Researchers at Rome's La Sapienza University have developed the equation that measures the Internet's power to spread indiscretion

April 02, 2010 12:48 am | Updated 12:49 am IST - London

The text messages by golfer Tiger Woods to one of his mistress is the latest gossip in the cyberspace.

The text messages by golfer Tiger Woods to one of his mistress is the latest gossip in the cyberspace.

Ever wondered why the secrets of celebrities spread on Internet so quickly like a wild fire?

Well, Italian scientists have now developed a mathematical formula that says rumours on social networking sites such as Facebook fly around the globe in a matter of hours.

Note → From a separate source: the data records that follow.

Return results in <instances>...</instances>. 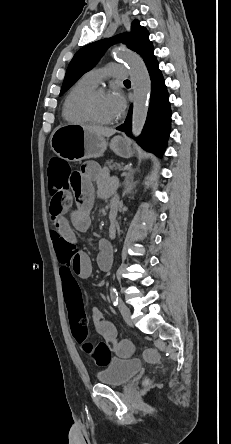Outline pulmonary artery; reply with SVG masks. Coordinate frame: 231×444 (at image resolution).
Instances as JSON below:
<instances>
[{
	"mask_svg": "<svg viewBox=\"0 0 231 444\" xmlns=\"http://www.w3.org/2000/svg\"><path fill=\"white\" fill-rule=\"evenodd\" d=\"M128 74L129 70L126 67L110 64L106 68L92 69L84 77L94 85H97L106 77L125 80L128 78Z\"/></svg>",
	"mask_w": 231,
	"mask_h": 444,
	"instance_id": "e3ab8cb5",
	"label": "pulmonary artery"
}]
</instances>
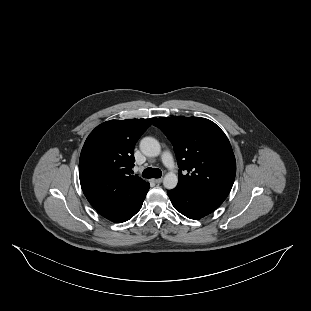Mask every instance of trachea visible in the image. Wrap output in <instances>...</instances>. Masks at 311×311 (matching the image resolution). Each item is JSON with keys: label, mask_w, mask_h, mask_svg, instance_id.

Researchers at Rome's La Sapienza University have developed the equation (Time taken for spread of gossip = estimate of time (log v/phi X log squared 1/phi)) that measures the Internet's power to spread indiscretion.

In the equation, ‘v' stands for number of vertices of communication and ‘phi' stands for conductance, the Daily Mail reported.

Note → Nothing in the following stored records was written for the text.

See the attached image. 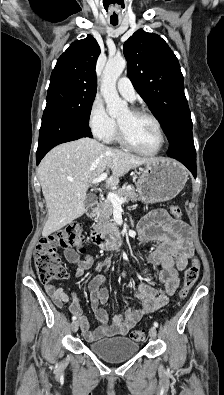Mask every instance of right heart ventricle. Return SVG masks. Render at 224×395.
I'll use <instances>...</instances> for the list:
<instances>
[{"mask_svg":"<svg viewBox=\"0 0 224 395\" xmlns=\"http://www.w3.org/2000/svg\"><path fill=\"white\" fill-rule=\"evenodd\" d=\"M116 139H117V135L114 132V134L108 140H116Z\"/></svg>","mask_w":224,"mask_h":395,"instance_id":"right-heart-ventricle-1","label":"right heart ventricle"}]
</instances>
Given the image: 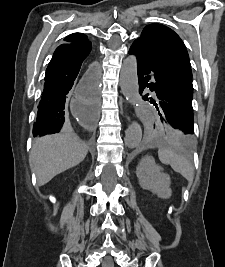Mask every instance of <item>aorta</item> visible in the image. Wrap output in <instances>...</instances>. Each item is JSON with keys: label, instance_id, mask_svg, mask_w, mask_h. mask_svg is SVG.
I'll return each mask as SVG.
<instances>
[{"label": "aorta", "instance_id": "obj_1", "mask_svg": "<svg viewBox=\"0 0 225 267\" xmlns=\"http://www.w3.org/2000/svg\"><path fill=\"white\" fill-rule=\"evenodd\" d=\"M120 86L123 95L134 102L139 96V85L137 75V60L134 55L127 57L122 65L120 73ZM142 138V129L140 124L133 122L126 131L125 144L129 148H136Z\"/></svg>", "mask_w": 225, "mask_h": 267}]
</instances>
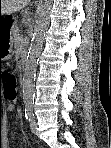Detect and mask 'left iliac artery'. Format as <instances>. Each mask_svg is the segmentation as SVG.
<instances>
[{
  "instance_id": "left-iliac-artery-1",
  "label": "left iliac artery",
  "mask_w": 111,
  "mask_h": 148,
  "mask_svg": "<svg viewBox=\"0 0 111 148\" xmlns=\"http://www.w3.org/2000/svg\"><path fill=\"white\" fill-rule=\"evenodd\" d=\"M25 117L29 121H31L32 118H33L32 104L31 103H26V105H25Z\"/></svg>"
}]
</instances>
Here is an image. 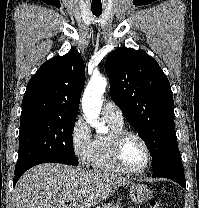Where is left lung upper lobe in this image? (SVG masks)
I'll list each match as a JSON object with an SVG mask.
<instances>
[{"label":"left lung upper lobe","instance_id":"5c2ea615","mask_svg":"<svg viewBox=\"0 0 199 208\" xmlns=\"http://www.w3.org/2000/svg\"><path fill=\"white\" fill-rule=\"evenodd\" d=\"M110 94L152 155V167L178 150L170 83L145 51L118 48L106 60Z\"/></svg>","mask_w":199,"mask_h":208}]
</instances>
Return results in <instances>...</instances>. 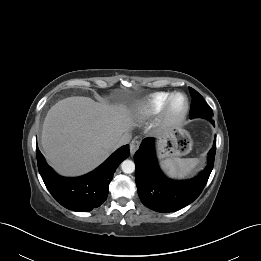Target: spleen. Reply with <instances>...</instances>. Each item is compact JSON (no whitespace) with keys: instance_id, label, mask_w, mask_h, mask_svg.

The researchers citied the infamous text messages by golfer Tiger Woods to one of his mistress and the alleged marital woes between French President Nicolas Sarkozy and his wife Carla Bruni, which are among the most recent gossips that spread like wild fire via blogs, Twitter and Facebook. “And it shows just how fast news — and gossip — travels these days. It's like influenza,” said Alessandro Panconesi, the lead researcher at the University.

The researchers are yet to test their theory on the latest celebrity gossip. But Professor Panconesi said he's already demonstrated its reliability — thanks to the help of a fellow researcher in the U.S.

The American mathematician recently posted one Tweet about the Italian group's failure to get the funding promised them by the Italian government to carry out their research on the spread of gossip on the Internet.

“And within 17 hours, there's a whole page about the work in the Corriere della Sera newspaper,” said Professor Panconesi.

“Funding for science in this country is abysmal and we wanted to show it,” he said. “I think we have managed it.”

But the newspapers in Italy, a country that is obsessed with celebrity, were more interested in hailing the research as evidence of the Internet's miraculous power to shine a light on the lives of the rich and famous.

Corriere della Sera compared the speed of Tiger Woods' fall from grace with the time it took Cicero's sniping about Julius Caesar's sexuality to be recorded in the history books by Plutarch — a snail-like 150 years or so.

The latest findings will be presented at the Symposium on the Theory of Computing in Cambridge, Massachusetts later this year.